Leaders are in the top right corner. Don't forget that both scales are logarithmic. Don't forget that Java ecosystem is supported by the "minions" in the name of Scala, Clojure, Groovy etc. And JavaScript – by minions in the name of TypeScript, CoffeeScript etc. These two languages are far ahead of the other inside of the TOP-10.

GitHut

A great graph based on seven data values from GitHub. A little out of date (2014!), but still relevant. It is worth noting that open-source activity between web-developers is much higher than between enterprises. That's why, the leadership between Java and JavaScript is defined by the range criteria.

PyPL Index

One more strange but reliable rating, based on the number of searches for the tutorial.

CodeEval Stats

An exclusive statistics from the platform of competitive programming. In the top: Python, Java, C#, C++, C, JS, Ruby.

StackOverflow Survey

What do programmers themselves think about the preferable languages, technologies, specializations, search for a job? This page contains the answers to these questions. TLDR: Web, JavaScript, FullStack.
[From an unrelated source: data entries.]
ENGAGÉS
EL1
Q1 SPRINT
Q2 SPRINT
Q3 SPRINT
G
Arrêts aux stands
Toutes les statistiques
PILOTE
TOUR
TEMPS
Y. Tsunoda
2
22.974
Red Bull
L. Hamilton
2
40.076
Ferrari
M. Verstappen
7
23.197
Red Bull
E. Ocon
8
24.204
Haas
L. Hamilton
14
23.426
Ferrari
As we see, the leadership of one or another language is defined by the ranking method. Titles are the same everywhere – except that the order is different. It is also worth noting that the popularity of GitHub itself continues to grow rapidly, which increases the importance of ratings based on this platform.
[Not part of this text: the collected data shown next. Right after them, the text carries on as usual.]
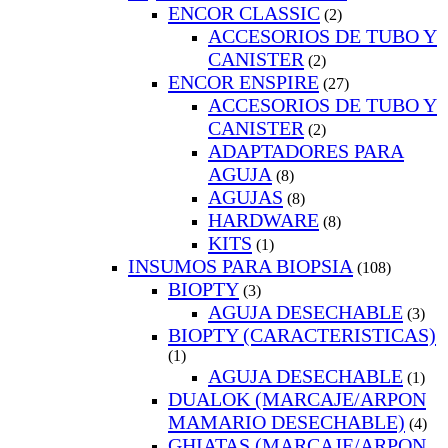
ENCOR CLASSIC
(2)
ACCESORIOS DE TUBO Y
CANISTER
(2)
ENCOR ENSPIRE
(27)
ACCESORIOS DE TUBO Y
CANISTER
(2)
ADAPTADORES PARA
AGUJA
(8)
AGUJAS
(8)
HARDWARE
(8)
KITS
(1)
INSUMOS PARA BIOPSIA
(108)
BIOPTY
(3)
AGUJA DESECHABLE
(3)
BIOPTY (CARACTERISTICAS)
(1)
AGUJA DESECHABLE
(1)
DUALOK (MARCAJE/ARPON
MAMARIO DESECHABLE)
(4)
GHIATAS (MARCAJE/ARPON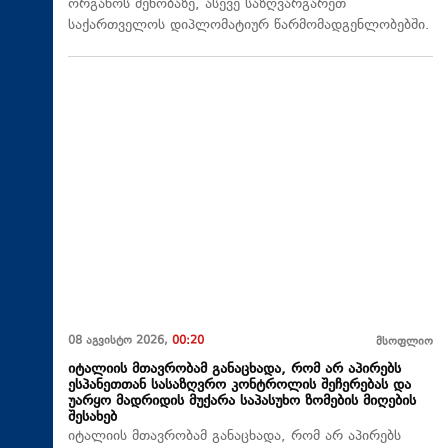
ორგანოს შენობაზე, ასევე საზღვარგარეთ
საქართველოს დიპლომატიურ წარმომადგენლობებში.
08 აგვისტო 2026,
00:20
მსოფლიო
იტალიის მთავრობამ განაცხადა, რომ არ აპირებს
ესპანეთთან სასაზღვრო კონტროლის შეჩერებას და
უარყო მადრიდის მუქარა საპასუხო ზომების მიღების
შესახებ
იტალიის მთავრობამ განაცხადა, რომ არ აპირებს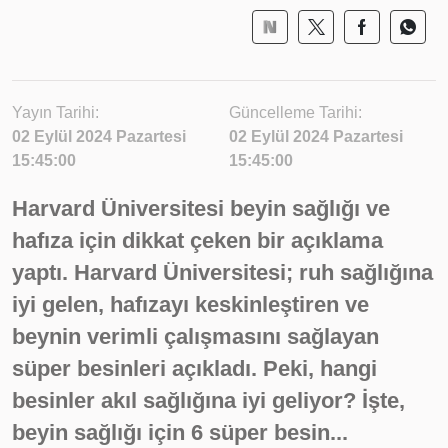
Yayın Tarihi:
Güncelleme Tarihi:
02 Eylül 2024 Pazartesi
02 Eylül 2024 Pazartesi
15:45:00
15:45:00
Harvard Üniversitesi beyin sağlığı ve
hafıza için dikkat çeken bir açıklama
yaptı. Harvard Üniversitesi; ruh sağlığına
iyi gelen, hafızayı keskinleştiren ve
beynin verimli çalışmasını sağlayan
süper besinleri açıkladı. Peki, hangi
besinler akıl sağlığına iyi geliyor? İşte,
beyin sağlığı için 6 süper besin...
The conclusion: choose one of the popular languages as the first one. A language without video tutorials, articles, examples of real applications, opportunity to ask community a question will be very slow and hard to learn.

4. The demand and industry trends

And again, look at the statistics.

ModuleCounts.

Click all time. Check all the boxes. Brighten up.

Google Trends

Quite a good tool having a series of restrictions. For some languages (PHP) you can pick a category Programming Language. For others (Python) – you can't. However, it gives some extra information (mostly, about the time dynamics), that's why we mention it.

Tiobe Index

A very strange rating based on queries to search engines. The description. By Tiobe, EcmaScript and JavaScript are two different languages, Pascal is as popular as JS, and "C rapidly loses its popularity since 2015". After such "facts" you only want to close your face with hands and cry. Ignore.

New Relic

An exclusive statistics presenting mostly the acceptance of the technology by the enterprise. Java leads predictably. NodeJS and Go are growing. PHP is losing.
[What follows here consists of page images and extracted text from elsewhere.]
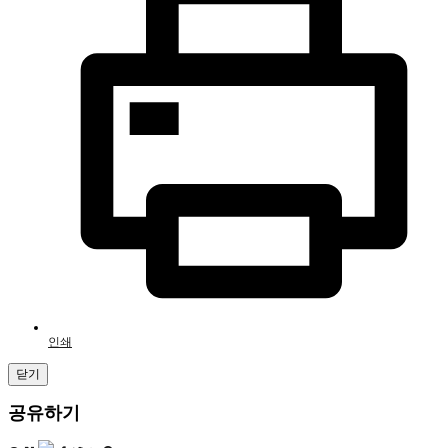
인쇄
닫기
공유하기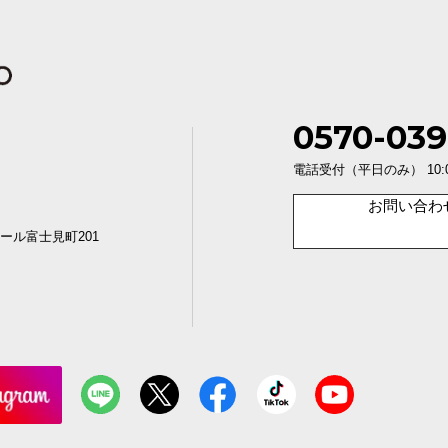
0570-039
電話受付（平日のみ） 10:00〜1
お問い合わ
ール富士見町201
Extra information: by the statistics of the aforementioned RedMonk, the biggest rate of growth demonstrate: Go, PowerShell, Rust, Swift, TypeScript.

The conclusion: if the libraries number graph of the language you are interested in is not headed for a bright future (the top right corner) – its future will be dark and sad. As Perl's. The number of vacancies and the demand for a certain technology better look for yourself, in the context of your country / town. Don't rely on any "summaries", look at the facts. The local situation can be very different from the global.

5. Connections with other languages and ecosystems

For a new language, one of the working ways to break the cycle "No one uses it, because no one uses it!" is to attach it to an existing ecosystem. Clojure and Scala – "parasitize" Java. TypeScript and ClojureScript – JS. Elixir – Erlang. However, there were no cases of destroying the host by such a "parasite".

What's your interest in this? There's no use in learning the parasite language before learning the host. Clojure-followers will tell you that you "don't need" to know Java. But then you will see that the significant percentage of their documentation refer right to Java. A lie?! Marketing! When you get them cornered, with threats of physical altercation, they start to make excuses:

– We meant that you don't need for the Hello World level!

The conclusion: very simple. Satellite languages are not suitable for the first. Learning two languages and two infrastructures at once can't be too much fun. With experience, you will understand yourself that it's time to enter a new orbit.

6. The vision of the language

Some languages are customary to curse. Even if in the next version of PHP there are immutability, the names are cleaned up, OOP put aside... it, by inertia, will continue to be considered as a very bad language. Why? People don't like to change their opinions and pinned labels.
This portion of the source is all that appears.